Collected data entries:

- - - - -

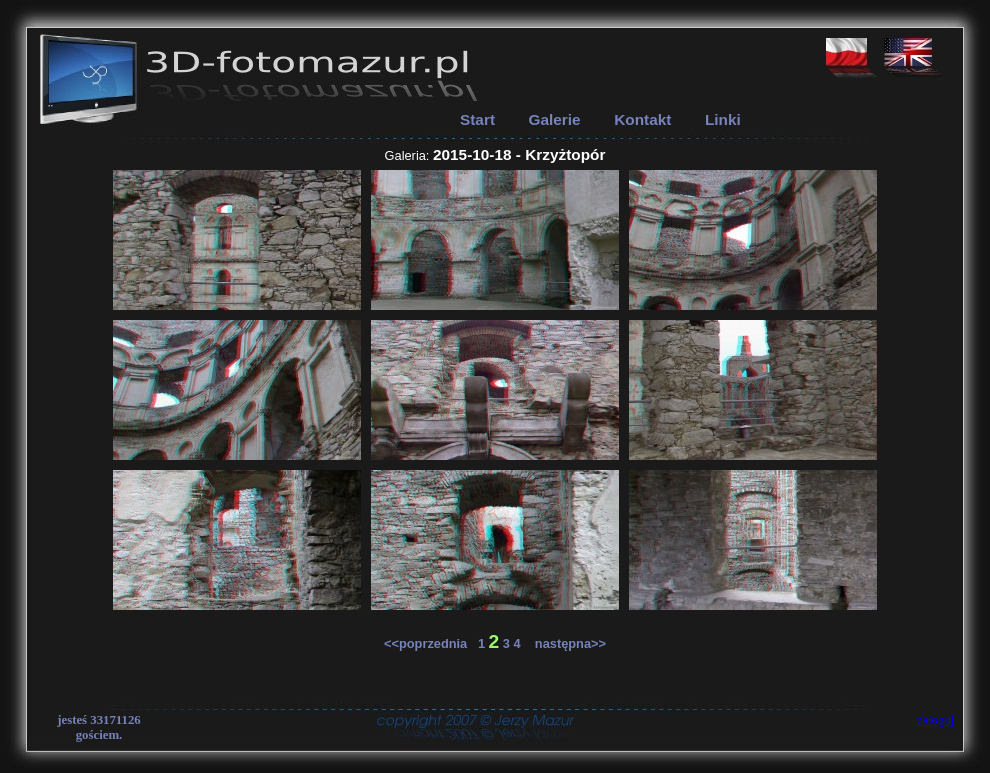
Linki (723, 119)
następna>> (565, 643)
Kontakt (642, 119)
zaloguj (936, 720)
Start (477, 119)
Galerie (555, 119)
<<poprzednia (431, 643)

- - - - -

→ Work instruction
Set the pictures aside and reproduce the data above exactly.

→ Output
Linki (723, 119)
następna>> (565, 643)
Kontakt (642, 119)
zaloguj (936, 720)
Start (477, 119)
Galerie (555, 119)
<<poprzednia (431, 643)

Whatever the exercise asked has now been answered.